1.1.2 Data Aggregation and Integration

In practice, data rarely lives in a single source. Data analysts must combine information from databases, APIs, spreadsheets, web pages, and other sources into a unified dataset for analysis. This process is called data integration, and the act of summarizing or combining records is called data aggregation.

Combining Data from Multiple Sources

Organizations typically store data across many systems. A retail company might have:

  • Relational databases (e.g., PostgreSQL, MySQL) for transactional records (orders, inventory).
  • APIs for real-time data from third-party services (payment processors, shipping providers, social media platforms).
  • File-based storage like CSV exports from legacy systems, Excel spreadsheets maintained by departments, or JSON outputs from web services.
  • Data warehouses that consolidate data from multiple operational databases for analytics.
  • Log files from web servers and applications.

ETL (Extract, Transform, Load)

The standard approach to data integration is the ETL pipeline:

  1. Extract: Pull raw data from source systems (databases, APIs, files).
  2. Transform: Clean, reformat, validate, and standardize the data.

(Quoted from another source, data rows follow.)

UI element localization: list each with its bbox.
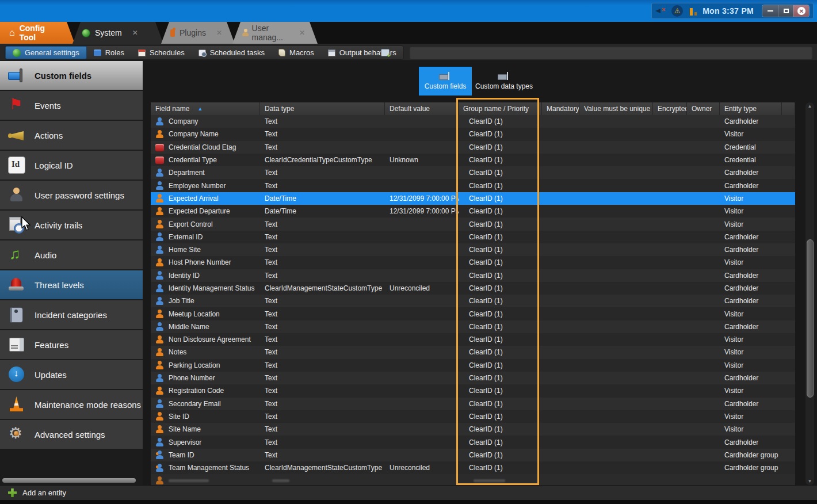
sidebar-item-actions[interactable]: Actions [0, 121, 143, 150]
cell-encrypted [653, 398, 687, 410]
sidebar-item-custom-fields[interactable]: Custom fields [0, 61, 143, 90]
column-header-owner[interactable]: Owner [687, 102, 720, 115]
muted-speaker-icon[interactable] [655, 7, 666, 15]
cell-owner [687, 256, 720, 269]
sidebar-item-logical-id[interactable]: Logical ID [0, 151, 143, 180]
column-header-entity-type[interactable]: Entity type [720, 102, 782, 115]
table-row[interactable]: Expected Departure Date/Time 12/31/2099 … [151, 205, 795, 217]
table-row[interactable]: Credential Cloud Etag Text ClearID (1) C… [151, 141, 795, 154]
task-tabstrip: ⌂ Config Tool System ✕ Plugins ✕ User ma… [0, 22, 817, 44]
table-row[interactable]: Company Name Text ClearID (1) Visitor [151, 128, 795, 140]
tab-user-management[interactable]: User manag... ✕ [232, 22, 318, 44]
table-row[interactable]: Department Text ClearID (1) Cardholder [151, 166, 795, 179]
add-entity-button[interactable]: Add an entity [22, 488, 66, 497]
tab-config-tool[interactable]: ⌂ Config Tool [0, 22, 75, 44]
table-row[interactable]: Secondary Email Text ClearID (1) Cardhol… [151, 398, 795, 410]
column-header-value-must-be-unique[interactable]: Value must be unique [579, 102, 653, 115]
table-row[interactable]: Registration Code Text ClearID (1) Visit… [151, 384, 795, 397]
table-row[interactable]: Notes Text ClearID (1) Visitor [151, 346, 795, 358]
minimize-button[interactable] [762, 5, 778, 17]
table-row[interactable]: Supervisor Text ClearID (1) Cardholder [151, 436, 795, 448]
tab-plugins[interactable]: Plugins ✕ [161, 22, 235, 44]
cell-entity: Cardholder [720, 166, 782, 179]
table-row[interactable]: Credential Type ClearIdCredentialTypeCus… [151, 154, 795, 166]
sidebar-item-updates[interactable]: Updates [0, 360, 143, 389]
table-row[interactable]: Phone Number Text ClearID (1) Cardholder [151, 372, 795, 384]
cell-field-name: Site Name [169, 425, 201, 433]
scroll-up-icon[interactable]: ▲ [805, 104, 814, 109]
cell-default-value [385, 359, 459, 372]
toolbar-general-settings[interactable]: General settings [5, 46, 87, 59]
toolbar-macros[interactable]: Macros [272, 46, 321, 59]
table-row[interactable]: Site Name Text ClearID (1) Visitor [151, 423, 795, 436]
cell-entity: Cardholder [720, 372, 782, 384]
sidebar-item-features[interactable]: Features [0, 330, 143, 359]
column-header-mandatory[interactable]: Mandatory [542, 102, 579, 115]
view-tab-custom-data-types[interactable]: Custom data types [472, 67, 536, 96]
table-row[interactable]: Company Text ClearID (1) Cardholder [151, 115, 795, 128]
table-row[interactable]: Export Control Text ClearID (1) Visitor [151, 217, 795, 230]
sidebar-item-incident-categories[interactable]: Incident categories [0, 300, 143, 329]
close-tab-icon[interactable]: ✕ [132, 29, 138, 37]
close-tab-icon[interactable]: ✕ [299, 29, 305, 37]
scrollbar-thumb[interactable] [807, 239, 814, 398]
back-arrow-icon[interactable]: ‹ [359, 48, 362, 58]
warning-icon[interactable]: ⚠ [671, 5, 683, 17]
table-row[interactable]: Middle Name Text ClearID (1) Cardholder [151, 320, 795, 333]
sidebar-item-maintenance-mode-reasons[interactable]: Maintenance mode reasons [0, 390, 143, 419]
cell-entity: Cardholder [720, 179, 782, 192]
table-row[interactable]: Employee Number Text ClearID (1) Cardhol… [151, 179, 795, 192]
column-header-group-name-priority[interactable]: Group name / Priority [459, 102, 542, 115]
toolbar-roles[interactable]: Roles [87, 46, 131, 59]
tab-system[interactable]: System ✕ [72, 22, 163, 44]
sidebar-item-advanced-settings[interactable]: Advanced settings [0, 420, 143, 449]
cell-data-type: Text [260, 179, 385, 192]
sidebar-item-events[interactable]: Events [0, 91, 143, 120]
column-header-data-type[interactable]: Data type [260, 102, 385, 115]
table-vertical-scrollbar[interactable]: ▲ ▼ [805, 102, 814, 485]
table-row[interactable]: Identity Management Status ClearIdManage… [151, 282, 795, 295]
table-row[interactable]: Non Disclosure Agreement Text ClearID (1… [151, 333, 795, 346]
close-button[interactable]: ✕ [793, 5, 809, 17]
main-content: Custom fields Custom data types Field na… [143, 61, 817, 485]
cell-owner [687, 333, 720, 346]
table-row[interactable]: Expected Arrival Date/Time 12/31/2099 7:… [151, 192, 795, 205]
column-header-field-name[interactable]: Field name▲ [151, 102, 260, 115]
toolbar-scheduled-tasks[interactable]: Scheduled tasks [192, 46, 272, 59]
table-row[interactable]: Home Site Text ClearID (1) Cardholder [151, 243, 795, 256]
table-row[interactable]: Team ID Text ClearID (1) Cardholder grou… [151, 449, 795, 461]
table-row[interactable]: Identity ID Text ClearID (1) Cardholder [151, 269, 795, 282]
actions-megaphone-icon [8, 127, 25, 144]
cardholder-icon [155, 181, 164, 190]
table-row[interactable]: Site ID Text ClearID (1) Visitor [151, 410, 795, 423]
cell-field-name: Secondary Email [169, 400, 221, 408]
cell-data-type: Text [260, 269, 385, 282]
cardholder-icon [155, 117, 164, 126]
forward-arrow-icon[interactable]: › [370, 48, 373, 58]
table-row-partial[interactable] [151, 474, 795, 485]
column-header-encrypted[interactable]: Encrypted [653, 102, 687, 115]
cell-default-value [385, 166, 459, 179]
table-row[interactable]: Host Phone Number Text ClearID (1) Visit… [151, 256, 795, 269]
cell-mandatory [542, 449, 579, 461]
sidebar-horizontal-scrollbar[interactable] [2, 478, 136, 483]
table-row[interactable]: Meetup Location Text ClearID (1) Visitor [151, 307, 795, 320]
navigation-field[interactable] [410, 46, 812, 59]
cell-field-name: Expected Departure [169, 207, 230, 215]
table-row[interactable]: External ID Text ClearID (1) Cardholder [151, 231, 795, 243]
table-row[interactable]: Parking Location Text ClearID (1) Visito… [151, 359, 795, 372]
toolbar-schedules[interactable]: Schedules [131, 46, 192, 59]
scroll-down-icon[interactable]: ▼ [805, 479, 814, 484]
status-icon[interactable] [689, 6, 697, 16]
table-row[interactable]: Team Management Status ClearIdManagement… [151, 461, 795, 474]
sidebar-item-activity-trails[interactable]: Activity trails [0, 211, 143, 239]
maximize-button[interactable] [778, 5, 793, 17]
column-header-default-value[interactable]: Default value [385, 102, 459, 115]
sidebar-item-audio[interactable]: Audio [0, 240, 143, 269]
sidebar-item-user-password-settings[interactable]: User password settings [0, 181, 143, 209]
view-tab-custom-fields[interactable]: Custom fields [419, 67, 472, 96]
table-row[interactable]: Job Title Text ClearID (1) Cardholder [151, 295, 795, 307]
bookmark-add-icon[interactable] [381, 49, 390, 56]
sidebar-item-threat-levels[interactable]: Threat levels [0, 270, 143, 299]
close-tab-icon[interactable]: ✕ [216, 29, 222, 37]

This includes type conversions, handling missing values, deduplication, and aligning schemas.
  3. Load: Write the transformed data into a target system (data warehouse, data lake, or analytical database).

ELT vs. ETL

An increasingly popular alternative is ELT (Extract, Load, Transform), where raw data is loaded first into a data lake or cloud warehouse (e.g., BigQuery, Snowflake) and transformed later using SQL or processing frameworks. ELT is preferred when storage is cheap and transformation logic is complex or evolving.

Common Integration Methods in Python

  • pd.merge() — SQL-style joins on one or more keys (inner, left, right, outer joins).
  • pd.concat() — Stacking DataFrames vertically (row-wise) or horizontally (column-wise).
  • DataFrame.join() — Join on index by default; convenient for combining on row labels.
  • DataFrame.append() — Shortcut for concatenating rows (deprecated in newer pandas; use pd.concat()).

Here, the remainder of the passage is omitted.